Exercise instructions — Would you return the lines from the one that contains "Decompose this app" to the last line of the entries below, exactly and with nothing added?
┌──
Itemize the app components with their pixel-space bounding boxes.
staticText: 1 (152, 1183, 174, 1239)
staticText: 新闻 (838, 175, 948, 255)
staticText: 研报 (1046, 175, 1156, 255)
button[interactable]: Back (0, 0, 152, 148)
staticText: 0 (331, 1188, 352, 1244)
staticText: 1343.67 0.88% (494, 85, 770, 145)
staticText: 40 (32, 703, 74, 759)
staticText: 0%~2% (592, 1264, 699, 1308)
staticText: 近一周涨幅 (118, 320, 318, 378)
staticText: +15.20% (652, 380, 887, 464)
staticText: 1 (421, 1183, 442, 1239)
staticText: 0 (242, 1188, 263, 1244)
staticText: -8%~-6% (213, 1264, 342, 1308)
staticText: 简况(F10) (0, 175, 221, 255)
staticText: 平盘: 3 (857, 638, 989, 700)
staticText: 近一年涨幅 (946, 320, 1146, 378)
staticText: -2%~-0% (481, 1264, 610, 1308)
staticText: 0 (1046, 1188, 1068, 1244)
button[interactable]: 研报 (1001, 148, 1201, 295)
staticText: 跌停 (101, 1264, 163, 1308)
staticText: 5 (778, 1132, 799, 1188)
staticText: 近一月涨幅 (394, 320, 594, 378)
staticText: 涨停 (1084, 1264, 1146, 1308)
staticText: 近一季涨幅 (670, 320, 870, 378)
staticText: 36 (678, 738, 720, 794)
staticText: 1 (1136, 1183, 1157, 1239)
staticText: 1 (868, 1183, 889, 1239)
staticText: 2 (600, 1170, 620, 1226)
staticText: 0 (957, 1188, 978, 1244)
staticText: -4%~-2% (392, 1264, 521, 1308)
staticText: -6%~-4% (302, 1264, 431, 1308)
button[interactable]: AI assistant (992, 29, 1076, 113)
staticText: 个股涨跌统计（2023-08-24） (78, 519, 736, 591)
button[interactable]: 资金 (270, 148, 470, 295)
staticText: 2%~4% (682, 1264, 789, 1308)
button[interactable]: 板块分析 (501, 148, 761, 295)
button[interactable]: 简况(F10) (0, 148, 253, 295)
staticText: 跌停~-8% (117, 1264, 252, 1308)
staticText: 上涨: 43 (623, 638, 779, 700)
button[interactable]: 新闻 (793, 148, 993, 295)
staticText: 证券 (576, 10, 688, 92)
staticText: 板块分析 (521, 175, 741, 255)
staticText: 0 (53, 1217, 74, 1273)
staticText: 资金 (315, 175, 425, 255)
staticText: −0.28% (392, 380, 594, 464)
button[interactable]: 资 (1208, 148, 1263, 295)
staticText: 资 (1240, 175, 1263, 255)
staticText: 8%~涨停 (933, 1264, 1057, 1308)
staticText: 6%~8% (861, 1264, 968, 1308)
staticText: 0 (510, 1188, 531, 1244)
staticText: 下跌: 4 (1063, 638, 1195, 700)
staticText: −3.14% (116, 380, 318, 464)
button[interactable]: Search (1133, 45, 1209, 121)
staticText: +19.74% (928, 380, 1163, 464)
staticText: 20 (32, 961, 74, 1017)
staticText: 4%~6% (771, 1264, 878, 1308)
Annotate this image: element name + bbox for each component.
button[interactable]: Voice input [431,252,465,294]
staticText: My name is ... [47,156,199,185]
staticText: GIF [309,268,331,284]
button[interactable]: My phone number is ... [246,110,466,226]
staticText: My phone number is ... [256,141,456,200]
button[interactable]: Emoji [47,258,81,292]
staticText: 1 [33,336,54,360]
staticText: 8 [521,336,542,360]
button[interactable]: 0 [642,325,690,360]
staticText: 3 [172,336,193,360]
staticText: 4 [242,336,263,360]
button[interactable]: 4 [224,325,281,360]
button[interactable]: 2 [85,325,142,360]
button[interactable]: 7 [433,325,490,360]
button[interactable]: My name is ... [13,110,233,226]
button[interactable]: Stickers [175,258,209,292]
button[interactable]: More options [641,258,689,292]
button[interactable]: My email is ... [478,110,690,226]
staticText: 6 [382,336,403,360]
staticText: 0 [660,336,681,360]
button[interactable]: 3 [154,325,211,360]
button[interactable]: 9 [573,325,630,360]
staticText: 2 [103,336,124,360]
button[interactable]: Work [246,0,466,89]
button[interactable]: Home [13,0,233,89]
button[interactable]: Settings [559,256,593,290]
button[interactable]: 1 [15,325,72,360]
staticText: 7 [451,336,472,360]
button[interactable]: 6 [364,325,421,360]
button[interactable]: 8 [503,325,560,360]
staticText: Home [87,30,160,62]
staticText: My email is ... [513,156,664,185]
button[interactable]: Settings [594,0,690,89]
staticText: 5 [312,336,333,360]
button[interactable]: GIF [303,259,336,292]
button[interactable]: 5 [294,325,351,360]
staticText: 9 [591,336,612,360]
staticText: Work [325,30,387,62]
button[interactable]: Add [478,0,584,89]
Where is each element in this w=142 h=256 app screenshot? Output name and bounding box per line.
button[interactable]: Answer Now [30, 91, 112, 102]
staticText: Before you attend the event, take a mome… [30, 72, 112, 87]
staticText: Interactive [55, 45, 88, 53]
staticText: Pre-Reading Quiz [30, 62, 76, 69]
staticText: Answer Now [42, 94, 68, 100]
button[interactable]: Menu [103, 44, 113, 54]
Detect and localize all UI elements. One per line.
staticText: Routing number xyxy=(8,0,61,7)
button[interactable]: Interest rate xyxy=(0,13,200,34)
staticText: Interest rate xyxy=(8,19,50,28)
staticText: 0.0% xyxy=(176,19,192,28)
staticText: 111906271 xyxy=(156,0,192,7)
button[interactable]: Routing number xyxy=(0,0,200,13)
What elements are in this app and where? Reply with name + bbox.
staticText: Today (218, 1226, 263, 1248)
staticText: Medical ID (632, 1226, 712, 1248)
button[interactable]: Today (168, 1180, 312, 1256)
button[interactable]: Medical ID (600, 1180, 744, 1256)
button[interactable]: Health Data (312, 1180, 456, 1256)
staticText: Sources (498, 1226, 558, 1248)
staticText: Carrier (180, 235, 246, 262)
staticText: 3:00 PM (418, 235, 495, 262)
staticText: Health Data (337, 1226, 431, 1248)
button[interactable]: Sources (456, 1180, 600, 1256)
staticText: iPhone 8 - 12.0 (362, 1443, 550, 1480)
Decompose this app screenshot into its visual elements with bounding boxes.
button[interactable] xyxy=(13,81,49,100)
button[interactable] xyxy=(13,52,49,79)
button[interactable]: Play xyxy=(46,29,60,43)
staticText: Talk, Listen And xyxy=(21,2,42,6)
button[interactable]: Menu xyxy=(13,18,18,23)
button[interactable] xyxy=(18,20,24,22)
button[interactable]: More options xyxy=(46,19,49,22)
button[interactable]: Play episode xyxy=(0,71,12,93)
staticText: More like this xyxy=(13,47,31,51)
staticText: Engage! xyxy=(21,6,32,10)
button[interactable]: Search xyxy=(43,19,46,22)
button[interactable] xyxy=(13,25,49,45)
└──
Solution below —
Decompose this app screenshot into its visual elements with bounding boxes.
button[interactable] xyxy=(13,81,49,100)
button[interactable] xyxy=(13,52,49,79)
button[interactable]: Play xyxy=(46,29,60,43)
staticText: Talk, Listen And xyxy=(21,2,42,6)
button[interactable]: Menu xyxy=(13,18,18,23)
button[interactable] xyxy=(18,20,24,22)
button[interactable]: More options xyxy=(46,19,49,22)
button[interactable]: Play episode xyxy=(0,71,12,93)
staticText: More like this xyxy=(13,47,31,51)
staticText: Engage! xyxy=(21,6,32,10)
button[interactable]: Search xyxy=(43,19,46,22)
button[interactable] xyxy=(13,25,49,45)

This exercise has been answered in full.